Balance in discussion

Moving on from theory, this week we will be reading some works that I think should generate a good discussion. Format wise, we'll go around the class and each of you can share your thoughts from the reading, so bring your response if that will help.

I also wanted to share some reflections on class discussions from my days as a student that may be of help to you. In any group there will be those who speak more and those who speak less. This might involve issues of personality, gender, language (i.e. non-native English speakers), social culture, group culture, etc. To the extent that we can -- some variation is natural -- it's worthwhile to try to achieve balance.

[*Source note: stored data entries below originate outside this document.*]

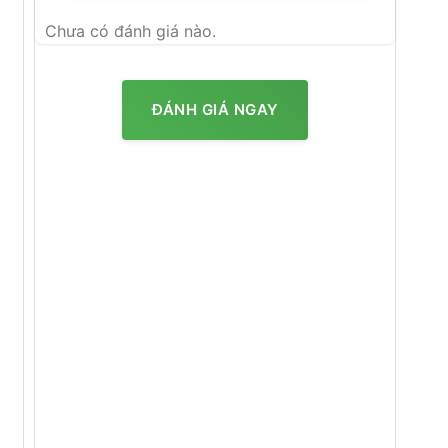
Chưa có đánh giá nào.
ĐÁNH GIÁ NGAY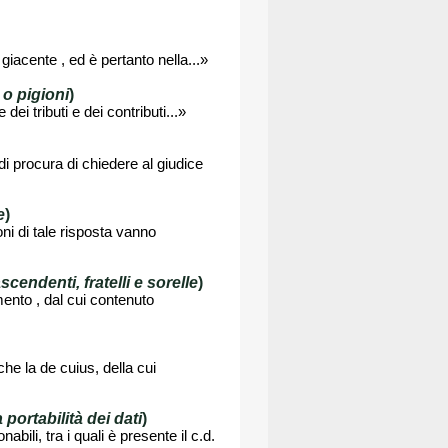
 giacente , ed è pertanto nella...»
 o pigioni
)
ei tributi e dei contributi...»
 di procura di chiedere al giudice
e
)
oni di tale risposta vanno
endenti, fratelli e sorelle
)
ento , dal cui contenuto
he la de cuius, della cui
a portabilità dei dati
)
abili, tra i quali è presente il c.d.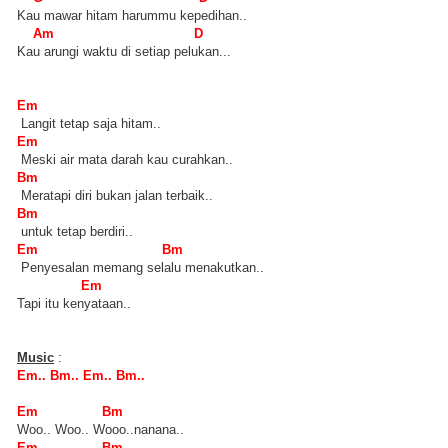
Kau mawar hitam harummu kepedihan..
Am D
Kau arungi waktu di setiap pelukan...
Em
Langit tetap saja hitam..
Em
Meski air mata darah kau curahkan..
Bm
Meratapi diri bukan jalan terbaik..
Bm
untuk tetap berdiri..
Em Bm
Penyesalan memang selalu menakutkan..
Em
Tapi itu kenyataan..
Music
:
Em.. Bm.. Em.. Bm..
Em Bm
Woo.. Woo.. Wooo..nanana..
Em Bm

Unfortunately, I think I tend toward the extremes -- speaking a lot or hardly at all! But I discovered two strategies that help me.

In classes in which the reading was difficult or unmotivating, I figure that at least if I can come up with one decent comment or, even better, one good question that would be unique to me, I could still make a contribution to class. As a minimum, I've found this to be achievable.

In classes where I'm keen on the topic and have lots to say I try to be conscientious of the time I take. During the final presentations in a class I really enjoyed and talked a lot in, one student who had been silent throughout gave an extraordinary talk! I thought what a pity that he didn't say more. Clearly, he had a lot to contribute and didn't for whatever reason. One of my theories is perhaps he was slow to chime in. Literature on teaching recommends that if one asks a question of students, don't immediately answer it for fear of silence: take a couple of breaths, or even say "take two minutes to think about this." So my practice has been to pace myself, limit myself to three really good responses in class, and then make sure others have had plenty of time before jumping in -- if at all -- to contribute.

OK. That's the missive for this week. I'm looking forward to our next discussion!